Kibbutz Beit Kama ( Deserto del Negev) , Israel.

“Non c’è tempo più d’aspettare, abbiamo subito reagito, anche se nessuno si aspettava quello che sarebbe accaduto”. Lungo la strada vuota che porta al confine con con Gaza, Ohad racconta la sua storia e quello dei Brothers in Arms, un’associazione di volontari, riservisti ed ex militari che solo nove mesi fa ha cominciato a protestare in modo pacifico contro il Presidente Netanyau e la riforma della giustizia proposta dal suo governo. “Per mesi abbiamo manifestato per il nostro popolo, per la democrazie di Israele e contro un governo che non ci rappresentava, ma ora è diverso. Ora siamo tutti insieme per sconfiggere il nemico comune.” E questo nemico si chiama Hamas. La rabbia si mischia alla speranza di un domani che sarà diverso e, come spesso accade, il dolore acceca subito qualsiasi possibilità di una pace duratura.

A meno di trenta chilometri dal confine con Gaza, i Brother in Arms hanno organizzato il loro punto logistico, da dove organizzano le missioni dei territori colpiti per portare supporto alla popolazione, prima militare e poi umanitario. Il giorno dopo l’eccidio erano in venti mentre ora centinaia di persone si sono unite al loro movimento facendo diventare il compound di Beit Kama la loro sede, un punto logistico ed operativo da dove partono le missioni verso i territori colpiti. Qui decine di persone davanti ai computer lavorano senza alzare lo sguardo, mentre gli ex militari si aggirano con fucili a tracolla nell’attesa della prossima chiamata. La loro capacità di rispondere immediatamente all’attacco è stata grazie alla rete logistica ed i I gruppi Telegram e Whatsapp che hanno portato le perone in piazza. Il loro trascorso nell’esercito ha fatto il resto.

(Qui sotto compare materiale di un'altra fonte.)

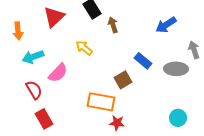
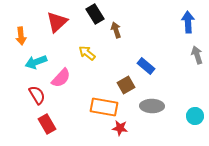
blue arrow: (166, 25) -> (188, 22), moved, turned 120
gray ellipse: (176, 69) -> (152, 106), moved
cyan circle: (178, 118) -> (195, 116), moved

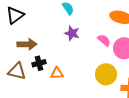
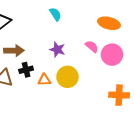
purple star: (72, 33) -> (57, 50), moved
yellow circle: (106, 74) -> (67, 77), moved

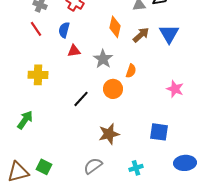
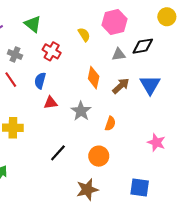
orange circle: (113, 89) -> (99, 156), moved

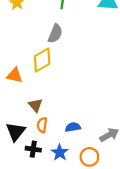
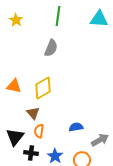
yellow diamond: (42, 60) -> (43, 88), moved
blue semicircle: (73, 127) -> (76, 127), moved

What is left of one of the houses destoyed by a granade by Hamas on a Kibbutz neat the border with Gaza

 

“Dovete vedere con i vostri occhi quello che è successo e allora capirete anche voi” mi confida Ohad prima di entrare nel Kibbutz di Reim – Il termine deriva dall’ebraico e significa raccolta, riunione – una delle 22 comunità collettivistiche di Israele dove gli abitanti, rinchiusi in un campo delimitato da cancelli e filo spinato, vivono insieme condividendo i beni le risorse. Proprio queste barriere sono state spezzate dei militanti armati di Hamas aprendo una ferita difficile da rimarginare, prendendo d’assalto Re’im ed uccidendo 5 persone e sequestrandone altre 6. Abitazioni sventrate da colpi di RPG ed incendiate da granate è quello che rimane, insieme ai pochi vestiti dei militanti diventati stracci lasciati davanti ai giardini delle case. Mentre i soldati dell’IDF fanno brillare fanno brillare ordigni inesplosi, le carcasse delle macchine annunciano quello il peggiore incubo degli israeliani è diventato realtà, l’attacco a sorpresa durante lo Shabbat, il giorno sacro e di riposo per gli israeliani. Gli scheletri delle case ricordano il dramma di una zona di conflitto, mentre nelle stanze la vita si è fermata ai momenti dell’assalto dove gli oggetti di vita comune sono già diventati cimeli di una guerra inaspettata. L’infamia dei buchi nelle finestre causati dei proiettili di Kalashnikov racconta il dramma dell’assalto.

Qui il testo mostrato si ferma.